Thus, while much of software work could be considered useful in some way, from the perspective of identifying economically useful innovation and not just an engineering instance, very little software work meets this criteria.
– How Software Can Be Made Better/Faster/Cheaper
In the previous section, I outlined that through competent performance of work, any system behavior can be realized at some default level of performance. However, software is sometimes completed with exceptional quality, development speed, or low cost. There are books such as Rapid Development by Steve McConnell that go into great detail on how to optimize performance of software projects, particularly from a project management perspective; I do not repeat the below here. Rather, I am going to review the core drivers of performance and exceptional success on projects, and, for each one, I’m going to explain why these things don’t always (or ever) happen. This will allow you to directly understand what the evaluation of software developer performance is truly based upon.

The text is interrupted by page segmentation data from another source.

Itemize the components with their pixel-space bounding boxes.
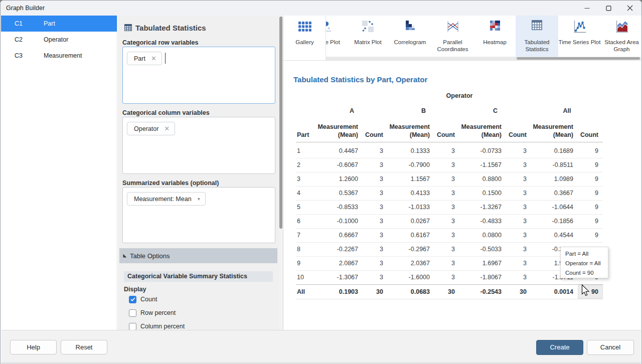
gallery-tile-matrix-plot[interactable]: Matrix Plot — [347, 16, 389, 57]
gallery-scroll-area: Bubble Plot Matrix Plot — [326, 16, 641, 57]
gallery-tile-time-series-plot[interactable]: Time Series Plot — [558, 16, 601, 57]
gallery-tile-parallel-coordinates[interactable]: Parallel Coordinates — [431, 16, 474, 57]
table-cell: -0.6067 — [316, 158, 363, 172]
table-row[interactable]: 2-0.60673-0.79003-1.15673-0.85119 — [296, 158, 603, 172]
table-cell: -1.0133 — [388, 200, 434, 214]
gallery-icon — [284, 20, 326, 34]
builder-settings-panel: Tabulated Statistics Categorical row var… — [118, 16, 279, 330]
table-row[interactable]: 92.086732.036731.696731.94009 — [296, 256, 603, 270]
scrollbar-thumb[interactable] — [517, 57, 640, 60]
table-row[interactable]: 6-0.100030.02673-0.48333-0.18569 — [296, 214, 603, 228]
graph-gallery-bar: Bubble Plot Matrix Plot — [283, 16, 641, 61]
checkbox-column-percent[interactable]: Column percent — [129, 322, 185, 330]
table-cell: 0.1500 — [459, 186, 506, 200]
table-cell: 8 — [296, 242, 316, 256]
gallery-tile-stacked-area-graph[interactable]: Stacked Area Graph — [600, 16, 641, 57]
table-cell: -1.3267 — [459, 200, 506, 214]
table-cell: 3 — [363, 200, 388, 214]
column-row-part[interactable]: C1 Part — [1, 16, 117, 32]
column-variables-input[interactable]: Operator ✕ — [122, 117, 275, 174]
table-cell: 3 — [363, 172, 388, 186]
summarized-variables-label: Summarized variables (optional) — [122, 179, 219, 187]
table-cell: 4 — [296, 186, 316, 200]
table-cell: -1.8067 — [459, 270, 506, 284]
builder-panel-scrollbar[interactable] — [279, 16, 283, 330]
table-cell: 3 — [434, 186, 459, 200]
table-cell: -0.1856 — [531, 214, 578, 228]
column-row-measurement[interactable]: C3 Measurement — [1, 48, 117, 64]
gallery-tile-label: Matrix Plot — [344, 39, 392, 46]
remove-chip-icon[interactable]: ✕ — [164, 125, 170, 132]
table-cell: 3 — [434, 214, 459, 228]
table-row[interactable]: 31.260031.156730.880031.09899 — [296, 172, 603, 186]
variable-chip-operator[interactable]: Operator ✕ — [127, 122, 175, 135]
table-cell: 0.1689 — [531, 144, 578, 158]
window-title: Graph Builder — [6, 5, 45, 12]
column-name: Measurement — [44, 48, 82, 64]
table-cell: 0.4544 — [531, 228, 578, 242]
table-row[interactable]: 8-0.22673-0.29673-0.50333-0.34229 — [296, 242, 603, 256]
gallery-tile-correlogram[interactable]: Correlogram — [389, 16, 431, 57]
column-id: C1 — [15, 16, 23, 32]
panel-header: Tabulated Statistics — [124, 23, 206, 32]
table-row[interactable]: 5-0.85333-1.01333-1.32673-1.06449 — [296, 200, 603, 214]
cancel-button[interactable]: Cancel — [587, 340, 634, 355]
variable-chip-part[interactable]: Part ✕ — [127, 52, 162, 65]
table-cell: -0.0733 — [459, 144, 506, 158]
checkbox-label: Row percent — [140, 309, 176, 316]
table-cell: 3 — [506, 144, 531, 158]
all-row[interactable]: All0.1903300.068330-0.2543300.001490 — [296, 284, 603, 299]
table-row[interactable]: 10.446730.13333-0.073330.16899 — [296, 144, 603, 158]
tooltip-line: Part = All — [565, 249, 608, 259]
column-row-operator[interactable]: C2 Operator — [1, 32, 117, 48]
gallery-tile-bubble-plot[interactable]: Bubble Plot — [326, 16, 347, 57]
table-options-section-header[interactable]: Table Options — [119, 248, 277, 263]
table-cell: 1.0989 — [531, 172, 578, 186]
table-row[interactable]: 70.666730.616730.080030.45449 — [296, 228, 603, 242]
table-cell: 0.0014 — [531, 284, 578, 299]
summary-statistics-header: Categorical Variable Summary Statistics — [124, 271, 273, 282]
gallery-tile-label: Time Series Plot — [556, 39, 604, 46]
checkbox-count[interactable]: Count — [129, 295, 157, 303]
table-cell: -0.8511 — [531, 158, 578, 172]
gallery-tile-gallery[interactable]: Gallery — [284, 16, 326, 60]
table-row[interactable]: 40.536730.413330.150030.36679 — [296, 186, 603, 200]
summarized-variables-input[interactable]: Measurement: Mean ▾ — [122, 187, 275, 243]
column-name: Part — [44, 16, 55, 32]
table-cell: 3 — [506, 256, 531, 270]
column-variables-label: Categorical column variables — [122, 109, 210, 116]
table-cell: 7 — [296, 228, 316, 242]
worksheet-columns-panel: C1 Part C2 Operator C3 Measurement — [1, 16, 117, 330]
table-cell: 9 — [578, 200, 603, 214]
table-cell: All — [296, 284, 316, 299]
table-cell: 3 — [506, 242, 531, 256]
measure-header: Measurement(Mean) — [388, 118, 434, 142]
table-cell: 2.0367 — [388, 256, 434, 270]
gallery-horizontal-scrollbar[interactable] — [326, 57, 641, 60]
checkbox-row-percent[interactable]: Row percent — [129, 309, 176, 317]
table-row[interactable]: 10-1.30673-1.60003-1.80673-1.57119 — [296, 270, 603, 284]
column-name: Operator — [44, 32, 68, 48]
row-variables-input[interactable]: Part ✕ — [122, 47, 275, 104]
table-cell: 1.2600 — [316, 172, 363, 186]
table-cell: 0.4467 — [316, 144, 363, 158]
row-dimension-label: Part — [296, 118, 316, 142]
table-cell: 30 — [434, 284, 459, 299]
reset-button[interactable]: Reset — [61, 340, 107, 354]
table-cell: 3 — [434, 144, 459, 158]
gallery-tile-tabulated-statistics[interactable]: Tabulated Statistics — [516, 16, 558, 57]
table-cell: 9 — [578, 186, 603, 200]
tabulated-statistics-icon — [124, 24, 132, 31]
remove-chip-icon[interactable]: ✕ — [151, 55, 156, 62]
cell-tooltip: Part = All Operator = All Count = 90 — [560, 247, 608, 278]
maximize-button[interactable] — [598, 1, 619, 16]
close-button[interactable] — [619, 1, 640, 16]
create-button[interactable]: Create — [536, 340, 583, 355]
gallery-tile-heatmap[interactable]: Heatmap — [473, 16, 516, 57]
summarized-variable-dropdown[interactable]: Measurement: Mean ▾ — [127, 192, 206, 206]
help-button[interactable]: Help — [10, 340, 57, 354]
minimize-button[interactable] — [576, 1, 597, 16]
scrollbar-thumb[interactable] — [279, 17, 282, 229]
column-header-row: PartMeasurement(Mean)CountMeasurement(Me… — [296, 118, 603, 142]
table-cell: 3 — [434, 200, 459, 214]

– Improve the system specification, so that you don’t miss requirements that require more effort to add later, don’t implement functionality that’s not really needed, or incorrectly state a requirement, which will require rework when the error is discovered during testing. The software industry is trying to move towards this using “agile” and “spiral” development, but their success at actually implementing this is limited. The fundamental problems are that even the end-users may not know what they want, and the imperfect communication that results. Other than finding a way for one or two end-users to become true experts, the best way to handle this problem is to move the developers as close to the end-users as possible, to include sitting in the same rooms, and actually having the developers do the end-users’ jobs. People don’t do this because they have families and friends near their current location, because moving next to the end-user will put them in a war/hot zone, because they switch projects on the order of once a year, and because the moving costs are considerable.
– Find a new algorithm that improves performance or accuracy/precision. However, this requires expertise in the area, usually lots of mathematical or scientific knowledge and specialization, and a lot of time. Hence, it’s not viable, and in some cases not even possible, for most projects.
– Find a cleverer way of doing things that avoids having to write modules to handle certain behaviors. This requires understanding how the system is supposed to work, how it can work, what the specification is, what the customer values, and then the understanding of the possible implementation alternatives. Naturally this implies a significant amount of expertise and time spent on the project.
– Re-use code. This often doesn’t happen because of licensing costs and license provisions that make it impossible to use the already-developed code. There is also a significant amount of work involved in taking a module initially developed for one purpose and then adapting it to a new one, along with fixing defects that are now a problem in the new system. If the code base is large, bringing a lot of other code in can reduce performance. For smaller modules, it isn’t worth it.
– Re-use whole programs. Same deal with re-using code.
– Simplify your code and/or development approach to reduce the number of conditional branches, so that testing is cheaper. This is fairly easy to do, and applies in a number of situations, but less-skilled programmers don’t understand this concept and prefer designs that add branches, indirection, and abstraction.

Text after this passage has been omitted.